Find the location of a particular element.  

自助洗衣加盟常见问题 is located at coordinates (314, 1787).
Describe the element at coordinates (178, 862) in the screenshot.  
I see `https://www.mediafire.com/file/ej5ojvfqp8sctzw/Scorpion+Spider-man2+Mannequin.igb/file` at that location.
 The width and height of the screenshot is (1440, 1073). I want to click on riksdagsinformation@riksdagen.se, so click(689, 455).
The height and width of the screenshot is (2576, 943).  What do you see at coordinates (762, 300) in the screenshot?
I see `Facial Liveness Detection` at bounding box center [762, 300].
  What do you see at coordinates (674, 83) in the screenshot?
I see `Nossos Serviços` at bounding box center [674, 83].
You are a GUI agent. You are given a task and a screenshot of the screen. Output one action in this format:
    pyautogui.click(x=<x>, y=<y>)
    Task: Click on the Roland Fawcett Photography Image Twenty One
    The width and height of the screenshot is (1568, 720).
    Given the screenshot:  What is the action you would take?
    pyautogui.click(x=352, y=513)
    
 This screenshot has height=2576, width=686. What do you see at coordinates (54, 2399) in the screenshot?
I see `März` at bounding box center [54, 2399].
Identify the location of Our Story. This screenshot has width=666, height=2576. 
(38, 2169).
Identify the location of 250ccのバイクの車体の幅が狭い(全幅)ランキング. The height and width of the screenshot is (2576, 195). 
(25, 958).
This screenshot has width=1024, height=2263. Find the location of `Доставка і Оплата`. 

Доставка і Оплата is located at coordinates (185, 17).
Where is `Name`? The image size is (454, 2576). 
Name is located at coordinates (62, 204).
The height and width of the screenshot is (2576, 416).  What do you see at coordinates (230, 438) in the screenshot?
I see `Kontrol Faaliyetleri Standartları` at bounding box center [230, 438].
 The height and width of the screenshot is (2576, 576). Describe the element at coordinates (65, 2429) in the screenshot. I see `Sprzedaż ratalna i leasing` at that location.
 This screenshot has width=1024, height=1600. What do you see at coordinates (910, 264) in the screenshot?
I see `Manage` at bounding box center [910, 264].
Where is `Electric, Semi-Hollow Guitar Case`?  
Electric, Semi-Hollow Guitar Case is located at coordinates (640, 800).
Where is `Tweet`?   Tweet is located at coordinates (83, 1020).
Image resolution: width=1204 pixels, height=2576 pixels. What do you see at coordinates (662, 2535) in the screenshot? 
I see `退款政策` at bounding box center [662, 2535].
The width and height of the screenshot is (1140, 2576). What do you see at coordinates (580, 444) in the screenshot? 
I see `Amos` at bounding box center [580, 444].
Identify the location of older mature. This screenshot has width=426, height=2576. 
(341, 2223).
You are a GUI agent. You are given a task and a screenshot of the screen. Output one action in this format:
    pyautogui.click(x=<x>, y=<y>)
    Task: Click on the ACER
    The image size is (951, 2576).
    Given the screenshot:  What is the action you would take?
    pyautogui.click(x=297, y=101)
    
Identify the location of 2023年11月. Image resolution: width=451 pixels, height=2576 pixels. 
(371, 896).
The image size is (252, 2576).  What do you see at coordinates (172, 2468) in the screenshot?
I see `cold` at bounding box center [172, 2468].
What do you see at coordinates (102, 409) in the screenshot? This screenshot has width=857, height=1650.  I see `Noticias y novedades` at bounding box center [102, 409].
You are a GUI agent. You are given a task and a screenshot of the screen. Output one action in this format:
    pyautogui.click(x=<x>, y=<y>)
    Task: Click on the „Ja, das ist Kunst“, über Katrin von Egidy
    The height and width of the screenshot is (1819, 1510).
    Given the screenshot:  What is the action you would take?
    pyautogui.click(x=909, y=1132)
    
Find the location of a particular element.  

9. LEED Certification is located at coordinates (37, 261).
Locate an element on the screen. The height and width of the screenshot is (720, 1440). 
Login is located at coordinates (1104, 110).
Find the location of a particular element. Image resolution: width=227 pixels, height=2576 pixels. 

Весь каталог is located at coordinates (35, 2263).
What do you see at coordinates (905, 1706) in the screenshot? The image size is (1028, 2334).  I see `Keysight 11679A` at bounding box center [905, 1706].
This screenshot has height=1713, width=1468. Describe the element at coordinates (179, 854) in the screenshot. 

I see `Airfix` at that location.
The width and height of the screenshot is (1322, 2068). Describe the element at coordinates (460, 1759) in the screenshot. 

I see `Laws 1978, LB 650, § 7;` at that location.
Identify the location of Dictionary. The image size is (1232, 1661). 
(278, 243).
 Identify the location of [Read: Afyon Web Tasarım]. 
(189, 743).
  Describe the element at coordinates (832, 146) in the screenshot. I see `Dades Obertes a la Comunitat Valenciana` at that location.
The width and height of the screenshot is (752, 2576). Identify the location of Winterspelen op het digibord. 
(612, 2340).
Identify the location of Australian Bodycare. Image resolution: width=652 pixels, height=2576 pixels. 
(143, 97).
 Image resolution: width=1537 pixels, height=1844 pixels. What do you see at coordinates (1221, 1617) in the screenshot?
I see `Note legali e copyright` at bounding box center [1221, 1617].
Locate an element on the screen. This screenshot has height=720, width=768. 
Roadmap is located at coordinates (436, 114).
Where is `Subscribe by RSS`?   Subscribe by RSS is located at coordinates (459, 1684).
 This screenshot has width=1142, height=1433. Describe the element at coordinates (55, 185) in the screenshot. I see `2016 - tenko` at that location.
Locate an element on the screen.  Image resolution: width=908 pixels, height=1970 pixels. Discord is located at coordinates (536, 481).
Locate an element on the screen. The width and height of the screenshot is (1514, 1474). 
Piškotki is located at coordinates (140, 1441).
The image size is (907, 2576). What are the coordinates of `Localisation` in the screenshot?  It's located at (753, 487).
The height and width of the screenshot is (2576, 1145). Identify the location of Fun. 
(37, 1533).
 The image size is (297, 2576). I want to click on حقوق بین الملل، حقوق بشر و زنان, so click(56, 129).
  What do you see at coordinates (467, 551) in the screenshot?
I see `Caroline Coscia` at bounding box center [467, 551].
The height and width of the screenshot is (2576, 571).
■ ■ ■ ■
Work required. Print every record exactly, so that each word matches what is written above.

Solution.
Find the location of a particular element.  

自助洗衣加盟常见问题 is located at coordinates (314, 1787).
Describe the element at coordinates (178, 862) in the screenshot.  
I see `https://www.mediafire.com/file/ej5ojvfqp8sctzw/Scorpion+Spider-man2+Mannequin.igb/file` at that location.
 The width and height of the screenshot is (1440, 1073). I want to click on riksdagsinformation@riksdagen.se, so click(689, 455).
The height and width of the screenshot is (2576, 943).  What do you see at coordinates (762, 300) in the screenshot?
I see `Facial Liveness Detection` at bounding box center [762, 300].
  What do you see at coordinates (674, 83) in the screenshot?
I see `Nossos Serviços` at bounding box center [674, 83].
You are a GUI agent. You are given a task and a screenshot of the screen. Output one action in this format:
    pyautogui.click(x=<x>, y=<y>)
    Task: Click on the Roland Fawcett Photography Image Twenty One
    The width and height of the screenshot is (1568, 720).
    Given the screenshot:  What is the action you would take?
    pyautogui.click(x=352, y=513)
    
 This screenshot has height=2576, width=686. What do you see at coordinates (54, 2399) in the screenshot?
I see `März` at bounding box center [54, 2399].
Identify the location of Our Story. This screenshot has width=666, height=2576. 
(38, 2169).
Identify the location of 250ccのバイクの車体の幅が狭い(全幅)ランキング. The height and width of the screenshot is (2576, 195). 
(25, 958).
This screenshot has width=1024, height=2263. Find the location of `Доставка і Оплата`. 

Доставка і Оплата is located at coordinates (185, 17).
Where is `Name`? The image size is (454, 2576). 
Name is located at coordinates (62, 204).
The height and width of the screenshot is (2576, 416).  What do you see at coordinates (230, 438) in the screenshot?
I see `Kontrol Faaliyetleri Standartları` at bounding box center [230, 438].
 The height and width of the screenshot is (2576, 576). Describe the element at coordinates (65, 2429) in the screenshot. I see `Sprzedaż ratalna i leasing` at that location.
 This screenshot has width=1024, height=1600. What do you see at coordinates (910, 264) in the screenshot?
I see `Manage` at bounding box center [910, 264].
Where is `Electric, Semi-Hollow Guitar Case`?  
Electric, Semi-Hollow Guitar Case is located at coordinates (640, 800).
Where is `Tweet`?   Tweet is located at coordinates (83, 1020).
Image resolution: width=1204 pixels, height=2576 pixels. What do you see at coordinates (662, 2535) in the screenshot? 
I see `退款政策` at bounding box center [662, 2535].
The width and height of the screenshot is (1140, 2576). What do you see at coordinates (580, 444) in the screenshot? 
I see `Amos` at bounding box center [580, 444].
Identify the location of older mature. This screenshot has width=426, height=2576. 
(341, 2223).
You are a GUI agent. You are given a task and a screenshot of the screen. Output one action in this format:
    pyautogui.click(x=<x>, y=<y>)
    Task: Click on the ACER
    The image size is (951, 2576).
    Given the screenshot:  What is the action you would take?
    pyautogui.click(x=297, y=101)
    
Identify the location of 2023年11月. Image resolution: width=451 pixels, height=2576 pixels. 
(371, 896).
The image size is (252, 2576).  What do you see at coordinates (172, 2468) in the screenshot?
I see `cold` at bounding box center [172, 2468].
What do you see at coordinates (102, 409) in the screenshot? This screenshot has width=857, height=1650.  I see `Noticias y novedades` at bounding box center [102, 409].
You are a GUI agent. You are given a task and a screenshot of the screen. Output one action in this format:
    pyautogui.click(x=<x>, y=<y>)
    Task: Click on the „Ja, das ist Kunst“, über Katrin von Egidy
    The height and width of the screenshot is (1819, 1510).
    Given the screenshot:  What is the action you would take?
    pyautogui.click(x=909, y=1132)
    
Find the location of a particular element.  

9. LEED Certification is located at coordinates (37, 261).
Locate an element on the screen. The height and width of the screenshot is (720, 1440). 
Login is located at coordinates (1104, 110).
Find the location of a particular element. Image resolution: width=227 pixels, height=2576 pixels. 

Весь каталог is located at coordinates (35, 2263).
What do you see at coordinates (905, 1706) in the screenshot? The image size is (1028, 2334).  I see `Keysight 11679A` at bounding box center [905, 1706].
This screenshot has height=1713, width=1468. Describe the element at coordinates (179, 854) in the screenshot. 

I see `Airfix` at that location.
The width and height of the screenshot is (1322, 2068). Describe the element at coordinates (460, 1759) in the screenshot. 

I see `Laws 1978, LB 650, § 7;` at that location.
Identify the location of Dictionary. The image size is (1232, 1661). 
(278, 243).
 Identify the location of [Read: Afyon Web Tasarım]. 
(189, 743).
  Describe the element at coordinates (832, 146) in the screenshot. I see `Dades Obertes a la Comunitat Valenciana` at that location.
The width and height of the screenshot is (752, 2576). Identify the location of Winterspelen op het digibord. 
(612, 2340).
Identify the location of Australian Bodycare. Image resolution: width=652 pixels, height=2576 pixels. 
(143, 97).
 Image resolution: width=1537 pixels, height=1844 pixels. What do you see at coordinates (1221, 1617) in the screenshot?
I see `Note legali e copyright` at bounding box center [1221, 1617].
Locate an element on the screen. This screenshot has height=720, width=768. 
Roadmap is located at coordinates (436, 114).
Where is `Subscribe by RSS`?   Subscribe by RSS is located at coordinates (459, 1684).
 This screenshot has width=1142, height=1433. Describe the element at coordinates (55, 185) in the screenshot. I see `2016 - tenko` at that location.
Locate an element on the screen.  Image resolution: width=908 pixels, height=1970 pixels. Discord is located at coordinates (536, 481).
Locate an element on the screen. The width and height of the screenshot is (1514, 1474). 
Piškotki is located at coordinates (140, 1441).
The image size is (907, 2576). What are the coordinates of `Localisation` in the screenshot?  It's located at (753, 487).
The height and width of the screenshot is (2576, 1145). Identify the location of Fun. 
(37, 1533).
 The image size is (297, 2576). I want to click on حقوق بین الملل، حقوق بشر و زنان, so click(56, 129).
  What do you see at coordinates (467, 551) in the screenshot?
I see `Caroline Coscia` at bounding box center [467, 551].
The height and width of the screenshot is (2576, 571).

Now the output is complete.